Scan Barcode From PDF Using ITextSharp

Background

I viewed this article written by Sourav Kayal some days ago and an idea just popped up in my head: Can I use this library to scan barcodes from a PDF document? So I downloaded this library and tested it for the purpose of scanning barcodes from a PDF document. But the library failed to scan the barcodes directly in the PDF document.

Introduction


There is a very popular free .NET PDF library called iTextSharp. I used it to process a PDF document sometimes. So I tried to complete the job using iTextSharp and the library introduced in the first paragraph. And it worked. So I want to share the solution with you guys here.

What iTextSharp support:

  • PDF generation
  • PDF manipulation (stamping watermarks, merging/splitting PDFs and so on)
  • PDF form filling
  • XML functionality
  • Digital signatures

 

  1. Simple code showing how to use iTextSharp:  
  2. // create a document object  
  3. Document document = new Document(PageSize.A4, 50, 50, 25, 25);  
  4.   
  5. // create a new PdfWriter object, specifying the output stream  
  6. FileStream output = new FileStream("firstPdf.pdf", FileMode.Create);  
  7.   
  8. var writer = PdfWriter.GetInstance(document, output);  
  9.   
  10. // open the document for writing  
  11. document.Open();  
  12.   
  13. // create a new paragraph object with the text, "Hello, World!"  
  14. Paragraph welcomeParagraph = new Paragraph("Hello, World!");  
  15.   
  16. // add the paragraph object to the document  
  17. document.Add(welcomeParagraph);  
  18.   
  19. // close the document - this saves the document contents to the output stream  
  20. document.Close(); 

Screenshot



Sample Code to Scan Barcode from PDF

In this part, I present you complete code to fulfill the job. If you don't know how to use the barcode library, please check Sourav Kayal's article. The “Hello, World!” code will make you understand how to use iTextSharp.
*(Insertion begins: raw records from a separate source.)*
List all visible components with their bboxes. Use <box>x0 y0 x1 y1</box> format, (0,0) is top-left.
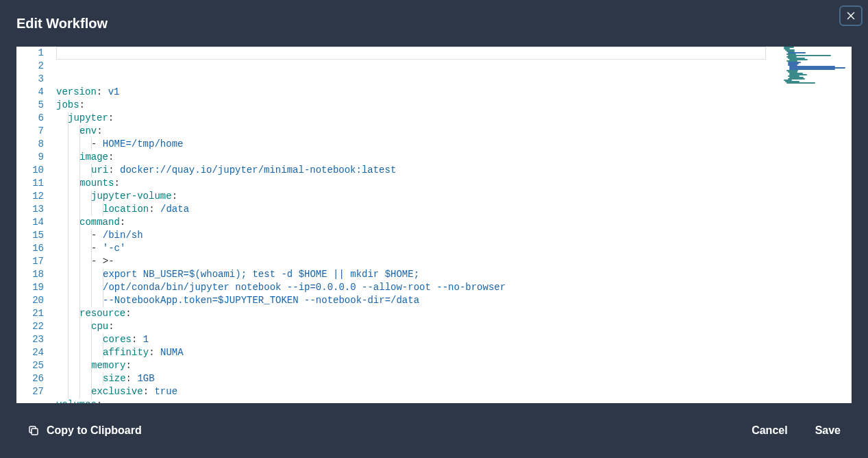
line-number: 2 <box>22 60 44 73</box>
line-number: 10 <box>22 164 44 177</box>
line-number: 1 <box>22 47 44 60</box>
code-line[interactable]: image: <box>56 151 852 164</box>
code-line[interactable]: uri: docker://quay.io/jupyter/minimal-no… <box>56 164 852 177</box>
line-number: 4 <box>22 86 44 99</box>
code-line[interactable]: memory: <box>56 359 852 372</box>
modal-header: Edit Workflow <box>0 0 868 47</box>
line-number: 27 <box>22 385 44 398</box>
copy-label: Copy to Clipboard <box>47 424 142 437</box>
copy-to-clipboard-button[interactable]: Copy to Clipboard <box>27 424 142 437</box>
code-line[interactable]: jupyter: <box>56 112 852 125</box>
modal-footer: Copy to Clipboard Cancel Save <box>0 403 868 458</box>
code-line[interactable]: affinity: NUMA <box>56 346 852 359</box>
line-number: 5 <box>22 99 44 112</box>
line-number: 20 <box>22 294 44 307</box>
line-number: 24 <box>22 346 44 359</box>
line-number: 18 <box>22 268 44 281</box>
line-number: 19 <box>22 281 44 294</box>
code-line[interactable]: location: /data <box>56 203 852 216</box>
code-line[interactable]: version: v1 <box>56 86 852 99</box>
line-number: 3 <box>22 73 44 86</box>
line-number: 22 <box>22 320 44 333</box>
line-number-gutter: 1234567891011121314151617181920212223242… <box>16 47 56 403</box>
line-number: 14 <box>22 216 44 229</box>
line-number: 8 <box>22 138 44 151</box>
line-number: 21 <box>22 307 44 320</box>
code-editor[interactable]: 1234567891011121314151617181920212223242… <box>16 47 852 403</box>
line-number: 9 <box>22 151 44 164</box>
code-line[interactable]: command: <box>56 216 852 229</box>
cancel-button[interactable]: Cancel <box>752 424 787 437</box>
save-button[interactable]: Save <box>815 424 841 437</box>
line-number: 25 <box>22 359 44 372</box>
line-number: 23 <box>22 333 44 346</box>
line-number: 26 <box>22 372 44 385</box>
code-area[interactable]: version: v1jobs:jupyter:env:- HOME=/tmp/… <box>56 47 852 403</box>
line-number: 15 <box>22 229 44 242</box>
code-line[interactable]: - '-c' <box>56 242 852 255</box>
line-number: 11 <box>22 177 44 190</box>
current-line-highlight <box>56 47 766 60</box>
code-line[interactable]: - /bin/sh <box>56 229 852 242</box>
code-line[interactable]: env: <box>56 125 852 138</box>
code-line[interactable]: cpu: <box>56 320 852 333</box>
line-number: 7 <box>22 125 44 138</box>
code-line[interactable]: - HOME=/tmp/home <box>56 138 852 151</box>
modal-title: Edit Workflow <box>16 16 108 32</box>
line-number: 17 <box>22 255 44 268</box>
code-line[interactable]: volumes: <box>56 398 852 403</box>
close-icon <box>845 10 856 21</box>
code-line[interactable]: exclusive: true <box>56 385 852 398</box>
line-number: 13 <box>22 203 44 216</box>
code-line[interactable]: jobs: <box>56 99 852 112</box>
code-line[interactable]: size: 1GB <box>56 372 852 385</box>
code-line[interactable]: jupyter-volume: <box>56 190 852 203</box>
code-line[interactable]: export NB_USER=$(whoami); test -d $HOME … <box>56 268 852 281</box>
code-line[interactable]: resource: <box>56 307 852 320</box>
code-line[interactable]: mounts: <box>56 177 852 190</box>
code-line[interactable]: --NotebookApp.token=$JUPYTER_TOKEN --not… <box>56 294 852 307</box>
close-button[interactable] <box>839 5 863 26</box>
code-line[interactable]: cores: 1 <box>56 333 852 346</box>
code-line[interactable]: - >- <box>56 255 852 268</box>
line-number: 16 <box>22 242 44 255</box>
copy-icon <box>27 424 40 437</box>
svg-rect-2 <box>32 429 38 435</box>
line-number: 6 <box>22 112 44 125</box>
code-line[interactable]: /opt/conda/bin/jupyter notebook --ip=0.0… <box>56 281 852 294</box>
line-number: 12 <box>22 190 44 203</box>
The method GetImages uses iTextSharp to extract images from a PDF document.

Source PDF document


The method GetImages

  1. private static void GetImages(string filename)  
  2. {  
  3. int pageNum = 1;  
  4.   
  5. PdfReader pdf = new PdfReader(filename);  
  6. PdfDictionary pg = pdf.GetPageN(pageNum);  
  7. PdfDictionary res = (PdfDictionary)PdfReader.GetPdfObject(pg.Get(PdfName.RESOURCES));  
  8. PdfDictionary xobj = (PdfDictionary)PdfReader.GetPdfObject(res.Get(PdfName.XOBJECT));  
  9. if (xobj == null) { return; }  
  10. foreach (PdfName name in xobj.Keys)  
  11. {  
  12. PdfObject obj = xobj.Get(name);  
  13. if (!obj.IsIndirect()) { continue; }  
  14. PdfDictionary tg = (PdfDictionary)PdfReader.GetPdfObject(obj);  
  15. PdfName type = (PdfName)PdfReader.GetPdfObject(tg.Get(PdfName.SUBTYPE));  
  16. if (!type.Equals(PdfName.IMAGE)) { continue; }  
  17. int XrefIndex = Convert.ToInt32(((PRIndirectReference)obj).Number.ToString(System.Globalization.CultureInfo.InvariantCulture));  
  18. PdfObject pdfObj = pdf.GetPdfObject(XrefIndex);  
  19. PdfStream pdfStrem = (PdfStream)pdfObj;  
  20. byte[] bytes = PdfReader.GetStreamBytesRaw((PRStream)pdfStrem);  
  21. if (bytes == null) { continue; }  
  22. using (System.IO.MemoryStream memStream = new System.IO.MemoryStream(bytes))  
  23. {  
  24. memStream.Position = 0;  
  25. System.Drawing.Image img = System.Drawing.Image.FromStream(memStream);  
  26.   
  27. string path = Path.Combine(String.Format(@"result-{0}.jpg", pageNum));  
  28. System.Drawing.Imaging.EncoderParameters parms = new System.Drawing.Imaging.EncoderParameters(1);  
  29. parms.Param[0] = new System.Drawing.Imaging.EncoderParameter(System.Drawing.Imaging.Encoder.Compression, 0);  
  30. var jpegEncoder = ImageCodecInfo.GetImageEncoders().ToList().Find(x => x.FormatID == ImageFormat.Jpeg.Guid);  
  31. img.Save(path, jpegEncoder, parms);  
  32. }  
  33. }  

The following shows how to use the barcode library to scan the extracted image:

  1. //get images from source2.pdf  
  2. GetImages("source2.pdf");  
  3.   
  4. //scan the images for barcode  
  5. bool imageExist = File.Exists("result-1.jpg");  
  6. if (imageExist)  
  7. {  
  8. string scaningResult = Spire.Barcode.BarcodeScanner.ScanOne("result-1.jpg");  
  9. Console.WriteLine(scaningResult);  
  10. }  
  11.   
  12. Console.WriteLine("Done!");  
  13. Console.ReadLine(); 

Result



Conclusion

You are welcome to test the code to scan barcodes from a PDF document. I hope this article may provide you some help in programming.